Work required:
Nothing but a number is wanted here: the count of lines in the data holding the word "Service".

Extracted data entries
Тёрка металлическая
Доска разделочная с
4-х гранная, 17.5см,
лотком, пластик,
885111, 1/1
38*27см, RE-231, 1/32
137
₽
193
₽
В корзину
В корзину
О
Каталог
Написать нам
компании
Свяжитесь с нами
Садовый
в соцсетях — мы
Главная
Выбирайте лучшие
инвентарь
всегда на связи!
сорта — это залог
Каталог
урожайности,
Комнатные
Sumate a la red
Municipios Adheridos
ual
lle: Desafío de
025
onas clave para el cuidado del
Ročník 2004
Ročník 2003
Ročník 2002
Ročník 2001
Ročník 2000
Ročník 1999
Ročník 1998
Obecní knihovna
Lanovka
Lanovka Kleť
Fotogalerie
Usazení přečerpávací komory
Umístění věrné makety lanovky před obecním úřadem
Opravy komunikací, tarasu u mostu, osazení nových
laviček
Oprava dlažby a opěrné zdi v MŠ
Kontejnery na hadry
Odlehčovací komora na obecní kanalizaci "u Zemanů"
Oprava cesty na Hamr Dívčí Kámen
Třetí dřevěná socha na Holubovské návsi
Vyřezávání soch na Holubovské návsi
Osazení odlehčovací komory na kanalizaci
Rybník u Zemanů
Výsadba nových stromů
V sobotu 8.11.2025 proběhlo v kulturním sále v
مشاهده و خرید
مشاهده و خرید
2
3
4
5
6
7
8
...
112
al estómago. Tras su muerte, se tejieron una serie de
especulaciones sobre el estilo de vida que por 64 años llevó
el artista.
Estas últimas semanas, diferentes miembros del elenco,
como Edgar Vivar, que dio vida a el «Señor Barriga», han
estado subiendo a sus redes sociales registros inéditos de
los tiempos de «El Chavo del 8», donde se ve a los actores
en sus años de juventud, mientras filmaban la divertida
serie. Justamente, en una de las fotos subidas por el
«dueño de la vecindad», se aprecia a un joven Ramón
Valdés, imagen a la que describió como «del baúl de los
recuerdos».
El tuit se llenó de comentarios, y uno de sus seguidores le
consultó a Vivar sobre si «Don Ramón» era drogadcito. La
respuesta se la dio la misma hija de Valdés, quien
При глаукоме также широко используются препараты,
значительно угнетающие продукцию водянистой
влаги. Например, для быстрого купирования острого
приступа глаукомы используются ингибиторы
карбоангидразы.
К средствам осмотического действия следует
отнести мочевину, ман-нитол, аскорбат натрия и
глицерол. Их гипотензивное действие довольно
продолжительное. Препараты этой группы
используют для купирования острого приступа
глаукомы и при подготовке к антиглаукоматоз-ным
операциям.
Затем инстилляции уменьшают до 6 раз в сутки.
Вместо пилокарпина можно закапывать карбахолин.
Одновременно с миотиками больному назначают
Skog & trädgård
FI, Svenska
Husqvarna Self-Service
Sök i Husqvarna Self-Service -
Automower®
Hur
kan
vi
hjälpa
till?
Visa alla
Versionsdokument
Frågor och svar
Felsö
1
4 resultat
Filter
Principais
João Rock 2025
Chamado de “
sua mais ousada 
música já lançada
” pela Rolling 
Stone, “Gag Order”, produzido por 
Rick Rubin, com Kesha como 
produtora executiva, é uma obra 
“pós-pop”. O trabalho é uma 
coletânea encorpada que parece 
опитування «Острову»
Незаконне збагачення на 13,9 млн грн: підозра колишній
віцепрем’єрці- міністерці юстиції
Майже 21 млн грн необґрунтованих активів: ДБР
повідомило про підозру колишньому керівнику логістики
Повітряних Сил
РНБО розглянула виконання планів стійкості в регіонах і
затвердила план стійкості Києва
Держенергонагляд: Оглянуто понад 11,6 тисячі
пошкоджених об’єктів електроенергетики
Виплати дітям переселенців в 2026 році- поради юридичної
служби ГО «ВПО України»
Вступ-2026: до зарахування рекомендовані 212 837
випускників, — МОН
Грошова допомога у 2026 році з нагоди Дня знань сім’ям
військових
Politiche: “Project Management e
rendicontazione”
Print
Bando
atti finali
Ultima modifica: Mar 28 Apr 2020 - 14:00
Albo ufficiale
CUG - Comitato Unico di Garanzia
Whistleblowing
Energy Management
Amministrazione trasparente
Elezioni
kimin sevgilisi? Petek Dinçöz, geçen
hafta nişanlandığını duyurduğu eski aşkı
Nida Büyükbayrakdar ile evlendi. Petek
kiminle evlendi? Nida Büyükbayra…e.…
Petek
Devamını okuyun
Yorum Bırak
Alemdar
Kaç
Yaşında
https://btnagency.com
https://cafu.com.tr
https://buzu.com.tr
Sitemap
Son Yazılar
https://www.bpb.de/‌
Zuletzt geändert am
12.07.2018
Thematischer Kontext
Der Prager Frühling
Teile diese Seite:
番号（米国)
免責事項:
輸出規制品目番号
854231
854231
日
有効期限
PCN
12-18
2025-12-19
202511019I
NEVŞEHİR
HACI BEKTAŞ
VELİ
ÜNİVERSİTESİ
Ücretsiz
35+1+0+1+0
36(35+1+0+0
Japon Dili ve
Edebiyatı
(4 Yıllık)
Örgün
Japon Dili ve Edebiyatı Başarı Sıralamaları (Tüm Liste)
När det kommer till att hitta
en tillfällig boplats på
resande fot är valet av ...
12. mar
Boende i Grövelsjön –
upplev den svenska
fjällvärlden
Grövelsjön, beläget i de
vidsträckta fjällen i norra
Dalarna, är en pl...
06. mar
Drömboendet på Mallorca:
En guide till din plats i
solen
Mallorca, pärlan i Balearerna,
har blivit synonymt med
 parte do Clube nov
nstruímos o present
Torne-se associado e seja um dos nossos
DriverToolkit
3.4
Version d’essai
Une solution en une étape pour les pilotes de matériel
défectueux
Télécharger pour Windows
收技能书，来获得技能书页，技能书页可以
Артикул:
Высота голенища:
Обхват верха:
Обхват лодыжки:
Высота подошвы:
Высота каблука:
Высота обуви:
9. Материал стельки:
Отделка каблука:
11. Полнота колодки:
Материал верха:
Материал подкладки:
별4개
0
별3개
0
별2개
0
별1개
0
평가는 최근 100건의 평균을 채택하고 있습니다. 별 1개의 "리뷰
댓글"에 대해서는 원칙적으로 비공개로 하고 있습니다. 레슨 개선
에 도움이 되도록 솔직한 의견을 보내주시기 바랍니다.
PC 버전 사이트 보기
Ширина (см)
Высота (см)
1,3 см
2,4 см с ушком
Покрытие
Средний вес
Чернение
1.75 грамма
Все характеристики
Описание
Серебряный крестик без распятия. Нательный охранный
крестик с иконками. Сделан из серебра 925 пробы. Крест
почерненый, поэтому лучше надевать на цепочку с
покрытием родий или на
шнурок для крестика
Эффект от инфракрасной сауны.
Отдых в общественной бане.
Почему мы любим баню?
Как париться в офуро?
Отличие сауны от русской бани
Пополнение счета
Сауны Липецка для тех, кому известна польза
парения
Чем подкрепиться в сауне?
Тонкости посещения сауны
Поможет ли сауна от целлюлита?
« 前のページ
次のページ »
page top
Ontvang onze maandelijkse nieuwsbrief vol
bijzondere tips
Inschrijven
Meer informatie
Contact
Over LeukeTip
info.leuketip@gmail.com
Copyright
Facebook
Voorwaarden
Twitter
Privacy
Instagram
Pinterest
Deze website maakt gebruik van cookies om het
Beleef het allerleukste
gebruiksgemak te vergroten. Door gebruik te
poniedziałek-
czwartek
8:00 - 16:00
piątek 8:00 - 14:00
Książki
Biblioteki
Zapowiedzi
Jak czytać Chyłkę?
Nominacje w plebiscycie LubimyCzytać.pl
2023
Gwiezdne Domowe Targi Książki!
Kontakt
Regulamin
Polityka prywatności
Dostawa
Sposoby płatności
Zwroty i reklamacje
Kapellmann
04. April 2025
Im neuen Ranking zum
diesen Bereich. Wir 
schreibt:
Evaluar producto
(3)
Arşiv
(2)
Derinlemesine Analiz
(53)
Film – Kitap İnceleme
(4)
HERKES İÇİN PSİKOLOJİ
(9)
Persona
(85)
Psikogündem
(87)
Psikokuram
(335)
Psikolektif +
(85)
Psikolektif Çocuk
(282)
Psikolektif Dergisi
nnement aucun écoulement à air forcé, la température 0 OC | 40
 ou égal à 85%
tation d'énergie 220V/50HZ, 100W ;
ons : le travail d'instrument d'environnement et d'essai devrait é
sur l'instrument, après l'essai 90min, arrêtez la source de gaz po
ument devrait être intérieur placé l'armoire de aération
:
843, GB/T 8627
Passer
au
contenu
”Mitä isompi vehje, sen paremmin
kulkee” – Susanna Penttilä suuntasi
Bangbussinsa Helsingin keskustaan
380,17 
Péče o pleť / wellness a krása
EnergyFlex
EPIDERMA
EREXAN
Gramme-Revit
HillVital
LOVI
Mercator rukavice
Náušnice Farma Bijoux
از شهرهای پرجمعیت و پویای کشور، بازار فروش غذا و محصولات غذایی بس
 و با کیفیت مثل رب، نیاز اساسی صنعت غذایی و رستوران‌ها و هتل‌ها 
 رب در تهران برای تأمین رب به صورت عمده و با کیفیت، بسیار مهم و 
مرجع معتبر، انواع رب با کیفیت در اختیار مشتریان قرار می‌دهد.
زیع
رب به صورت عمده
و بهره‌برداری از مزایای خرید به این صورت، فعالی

Exercise result:
2